Ook de "Maleise slaven" uit Indonesië, Angola en andere gebieden, meestal Portugese kolonieën, die in de 18e eeuw naar Zuid-Afrika gebracht werden, hadden maar beperkte invloed op de taal. De Maleise en Portugese woorden in het Afrikaans werden al vroeger door het Nederlands ontleend (zeemanstaal).
In het midden van de 18e eeuw was het proces van deflexie (vereenvoudiging en reductie van de nominale en verbale paradigma; vgl. ook het flexieverlies in het Middelnederlands) al zo ver, dat een eigen variant van de taal was ontstaan, het "Kaap-Nederlands". Vanaf de 2e helft van de 18e eeuw was een eigen taalsysteem gevestigd. Door analyse van de bronnen is een ontwikkeling van het Nederlands via het Kaapnederlands naar het Afrikaans te zien.

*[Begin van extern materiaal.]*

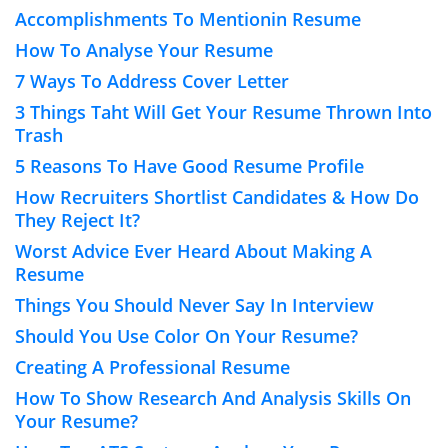
Accomplishments To Mentionin Resume
How To Analyse Your Resume
7 Ways To Address Cover Letter
3 Things Taht Will Get Your Resume Thrown Into
Trash
5 Reasons To Have Good Resume Profile
How Recruiters Shortlist Candidates & How Do
They Reject It?
Worst Advice Ever Heard About Making A
Resume
Things You Should Never Say In Interview
Should You Use Color On Your Resume?
Creating A Professional Resume
How To Show Research And Analysis Skills On
Your Resume?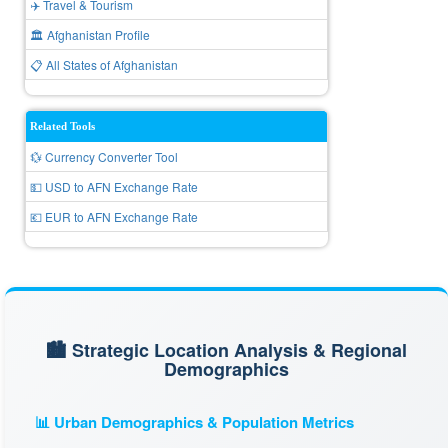
✈️ Travel & Tourism
🏛️ Afghanistan Profile
📋 All States of Afghanistan
Related Tools
💱 Currency Converter Tool
💵 USD to AFN Exchange Rate
💶 EUR to AFN Exchange Rate
🏙️ Strategic Location Analysis & Regional
Demographics
📊 Urban Demographics & Population Metrics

Rond 1800 kwamen de Engelsen naar Zuid-Afrika. Hun komst had echter geen grote invloed op de taal. Maar de Engelsen bleven hun eigen taal spreken, het bestuur en het onderwijs werden Engelstalig. De Kaap werd Britse kolonie. Het Engels had toen een veel hogere sociale status dan het Afrikaans; de bovenlaag, het bestuur en de intellectuelen praatten Engels, het Afrikaans werd als "kombuistaal" beschouwd.
De opvolgers van de Nederlanders en de Vlamingen ("conservatieve boeren") werden meer en meer ontevreden over het Engelse bestuur (slavenbevrijding) en trokken in de zogenaamde. "Grote Trek" (1836-44) naar het noorden, weg van de kust. In verschillende gebieden vond men nu ook verschillende varianten van het Afrikaans. De ruzies met de Engelsen gingen door.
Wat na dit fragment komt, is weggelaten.